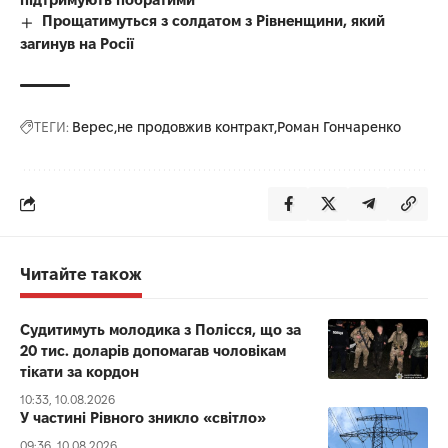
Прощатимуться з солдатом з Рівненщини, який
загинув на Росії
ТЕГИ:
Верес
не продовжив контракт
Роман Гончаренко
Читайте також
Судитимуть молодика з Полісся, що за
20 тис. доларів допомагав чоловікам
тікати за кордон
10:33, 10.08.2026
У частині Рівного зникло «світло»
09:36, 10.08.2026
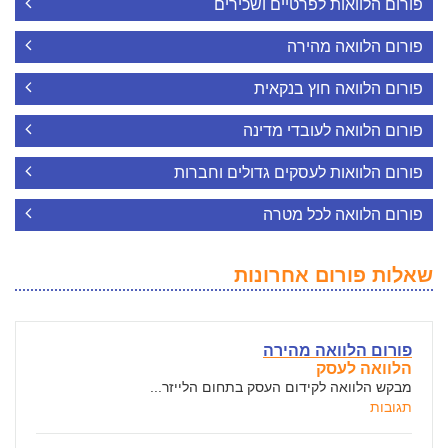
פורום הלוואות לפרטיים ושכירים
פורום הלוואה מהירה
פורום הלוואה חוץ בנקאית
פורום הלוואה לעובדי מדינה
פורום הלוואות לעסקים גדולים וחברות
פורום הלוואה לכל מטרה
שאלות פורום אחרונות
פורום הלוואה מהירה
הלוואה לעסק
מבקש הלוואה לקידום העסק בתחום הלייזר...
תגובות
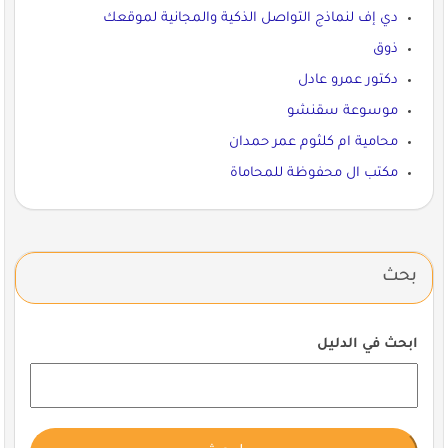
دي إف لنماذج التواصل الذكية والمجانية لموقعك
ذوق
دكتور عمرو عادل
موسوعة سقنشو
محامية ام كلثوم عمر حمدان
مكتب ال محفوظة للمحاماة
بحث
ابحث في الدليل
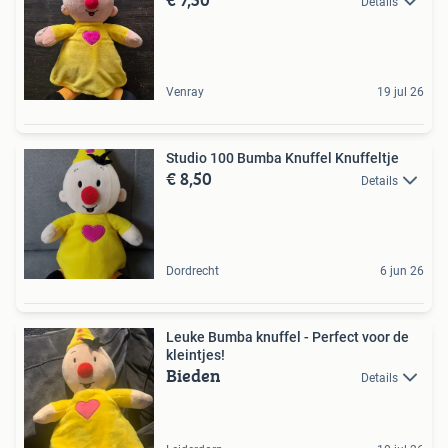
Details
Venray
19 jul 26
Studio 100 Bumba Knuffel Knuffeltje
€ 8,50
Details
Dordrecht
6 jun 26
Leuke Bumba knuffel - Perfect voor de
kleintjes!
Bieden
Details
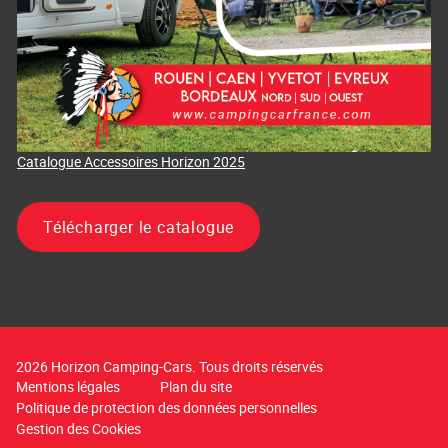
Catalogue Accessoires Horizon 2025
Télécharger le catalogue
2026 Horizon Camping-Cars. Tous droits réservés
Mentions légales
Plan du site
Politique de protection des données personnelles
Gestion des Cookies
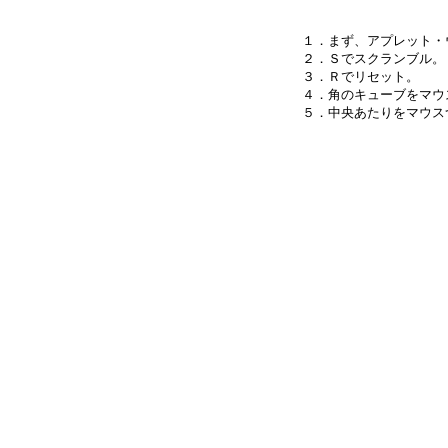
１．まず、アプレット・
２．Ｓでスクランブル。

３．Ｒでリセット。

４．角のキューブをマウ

————————

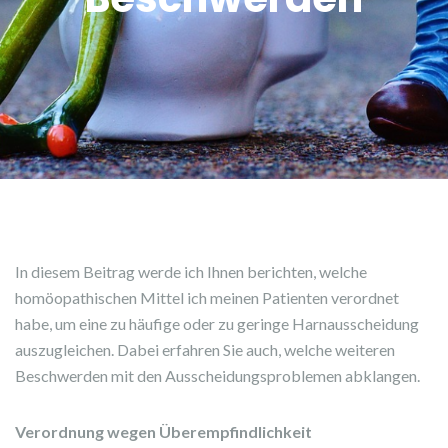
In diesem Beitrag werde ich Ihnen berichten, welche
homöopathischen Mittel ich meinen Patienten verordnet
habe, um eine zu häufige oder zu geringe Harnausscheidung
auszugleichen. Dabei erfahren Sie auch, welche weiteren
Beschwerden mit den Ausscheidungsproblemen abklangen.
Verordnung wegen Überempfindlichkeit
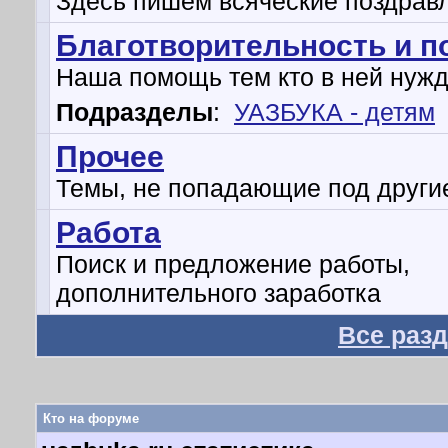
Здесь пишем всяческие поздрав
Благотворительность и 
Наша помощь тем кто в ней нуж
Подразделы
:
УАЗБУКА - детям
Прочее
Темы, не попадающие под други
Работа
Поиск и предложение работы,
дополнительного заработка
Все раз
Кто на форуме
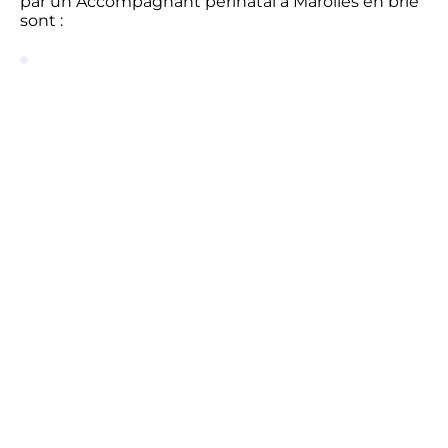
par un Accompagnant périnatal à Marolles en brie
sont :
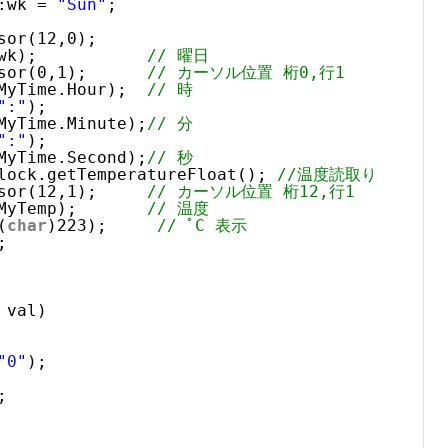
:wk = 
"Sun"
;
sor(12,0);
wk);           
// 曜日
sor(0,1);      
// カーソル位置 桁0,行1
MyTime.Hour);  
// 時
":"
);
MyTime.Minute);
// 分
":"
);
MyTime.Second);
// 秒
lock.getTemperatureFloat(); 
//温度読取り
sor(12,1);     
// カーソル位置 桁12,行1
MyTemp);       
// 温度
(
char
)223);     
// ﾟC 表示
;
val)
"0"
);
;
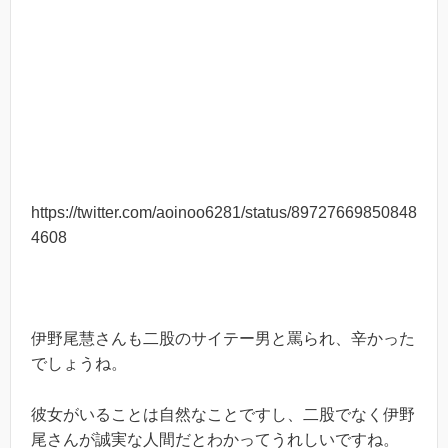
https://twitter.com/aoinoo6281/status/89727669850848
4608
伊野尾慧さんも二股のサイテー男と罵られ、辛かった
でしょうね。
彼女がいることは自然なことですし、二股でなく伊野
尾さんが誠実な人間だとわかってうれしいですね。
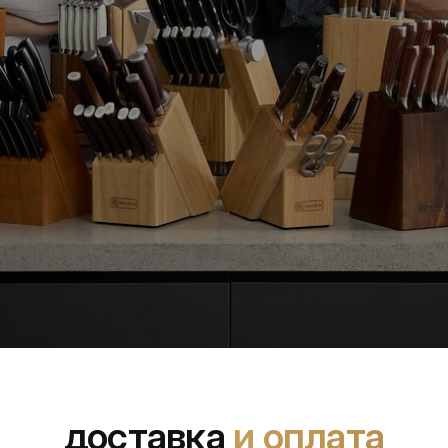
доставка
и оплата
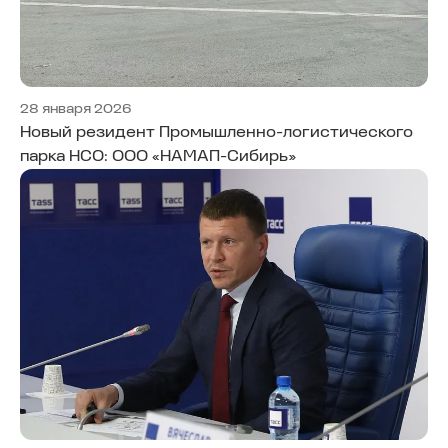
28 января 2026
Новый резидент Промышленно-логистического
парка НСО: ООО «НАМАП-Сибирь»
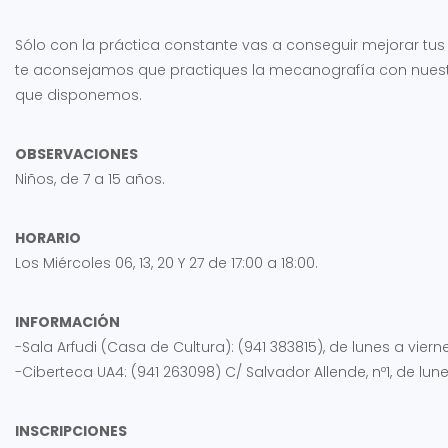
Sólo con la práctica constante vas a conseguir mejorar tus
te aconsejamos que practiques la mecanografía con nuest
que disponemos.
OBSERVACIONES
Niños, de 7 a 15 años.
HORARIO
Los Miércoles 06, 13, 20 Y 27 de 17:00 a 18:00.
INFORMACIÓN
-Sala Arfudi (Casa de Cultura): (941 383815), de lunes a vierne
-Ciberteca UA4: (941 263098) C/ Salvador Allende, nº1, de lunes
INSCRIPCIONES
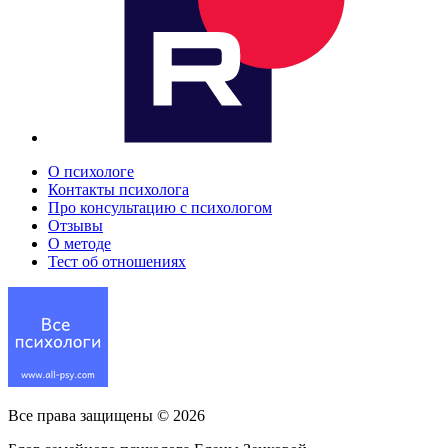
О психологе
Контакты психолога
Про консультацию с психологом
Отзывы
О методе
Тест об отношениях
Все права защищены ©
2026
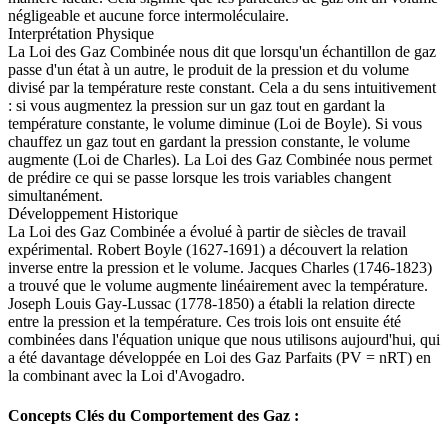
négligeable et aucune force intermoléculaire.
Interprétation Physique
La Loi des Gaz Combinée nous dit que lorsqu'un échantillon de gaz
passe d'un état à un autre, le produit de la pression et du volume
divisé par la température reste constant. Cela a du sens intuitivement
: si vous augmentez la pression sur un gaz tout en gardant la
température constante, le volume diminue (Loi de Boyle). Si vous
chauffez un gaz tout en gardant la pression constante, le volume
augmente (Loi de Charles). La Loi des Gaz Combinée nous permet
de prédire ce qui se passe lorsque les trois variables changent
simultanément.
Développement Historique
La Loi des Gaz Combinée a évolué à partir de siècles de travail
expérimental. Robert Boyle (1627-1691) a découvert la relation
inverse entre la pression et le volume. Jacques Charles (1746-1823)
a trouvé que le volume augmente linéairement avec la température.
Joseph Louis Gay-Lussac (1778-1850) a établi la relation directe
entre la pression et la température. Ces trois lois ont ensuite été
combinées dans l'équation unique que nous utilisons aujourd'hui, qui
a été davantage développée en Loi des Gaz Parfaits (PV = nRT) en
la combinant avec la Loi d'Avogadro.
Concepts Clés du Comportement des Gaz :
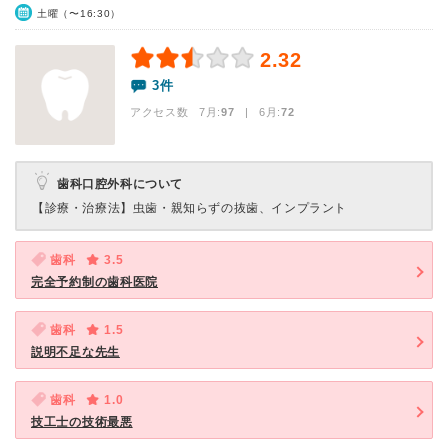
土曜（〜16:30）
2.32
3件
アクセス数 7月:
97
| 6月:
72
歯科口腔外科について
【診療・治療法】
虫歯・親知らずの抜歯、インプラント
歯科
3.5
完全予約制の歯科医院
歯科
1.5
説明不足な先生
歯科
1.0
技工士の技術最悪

————————

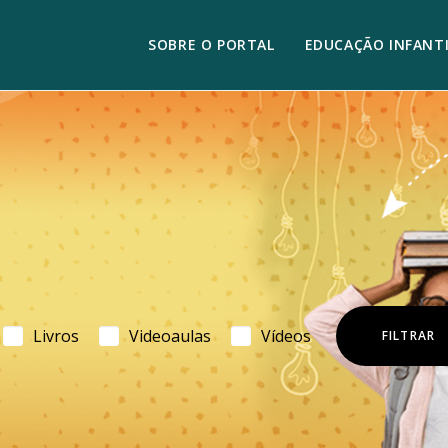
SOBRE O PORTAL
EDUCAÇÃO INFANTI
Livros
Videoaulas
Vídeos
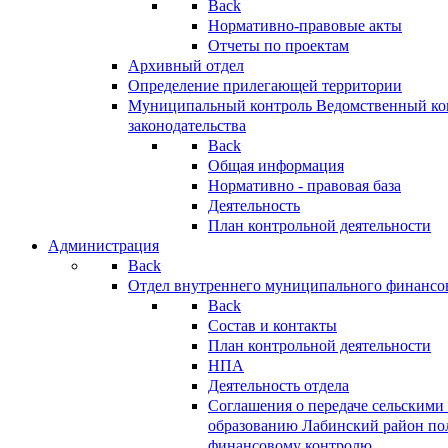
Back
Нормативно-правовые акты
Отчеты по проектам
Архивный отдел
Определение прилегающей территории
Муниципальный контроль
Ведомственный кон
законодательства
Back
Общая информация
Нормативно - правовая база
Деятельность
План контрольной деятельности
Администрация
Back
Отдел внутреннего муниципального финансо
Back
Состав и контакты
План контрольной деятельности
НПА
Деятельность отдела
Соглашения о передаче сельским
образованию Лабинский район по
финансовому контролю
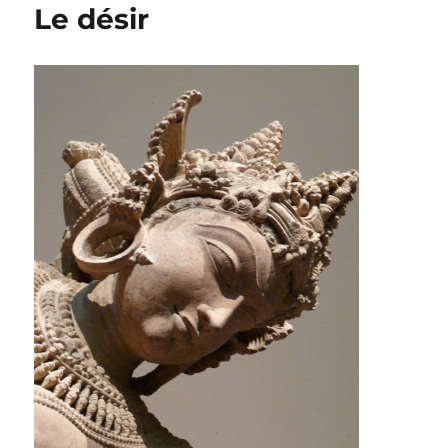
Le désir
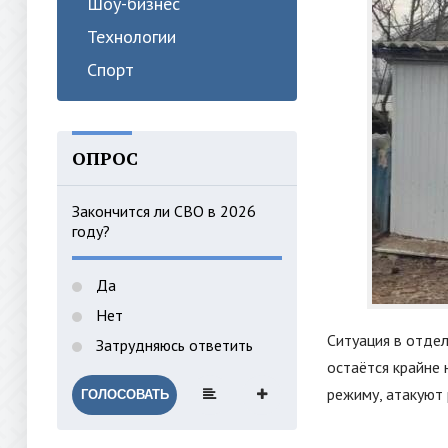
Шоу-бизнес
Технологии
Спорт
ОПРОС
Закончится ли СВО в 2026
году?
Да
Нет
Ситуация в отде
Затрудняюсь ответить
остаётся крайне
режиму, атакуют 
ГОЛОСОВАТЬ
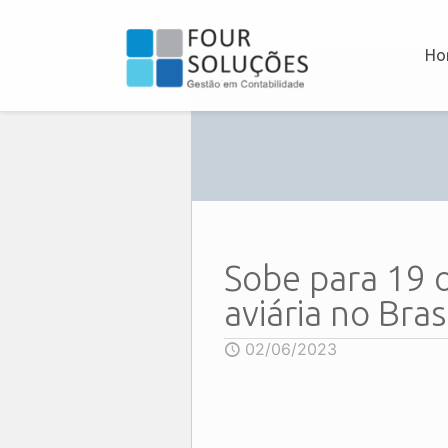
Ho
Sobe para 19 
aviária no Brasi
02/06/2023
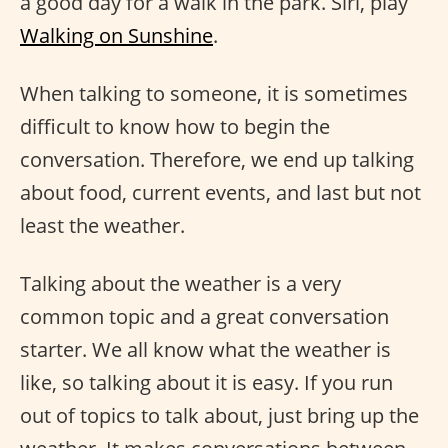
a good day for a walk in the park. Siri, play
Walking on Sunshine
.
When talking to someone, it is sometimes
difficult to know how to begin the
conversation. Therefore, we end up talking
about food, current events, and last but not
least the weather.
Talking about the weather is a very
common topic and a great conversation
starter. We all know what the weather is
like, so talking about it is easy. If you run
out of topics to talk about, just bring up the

————————

WORK ORDER:
Every line of the entries that includes "relation" must be copied into the answer.

PROBLEM SOLUTION:
expérimental. Robert Boyle (1627-1691) a découvert la relation
Joseph Louis Gay-Lussac (1778-1850) a établi la relation directe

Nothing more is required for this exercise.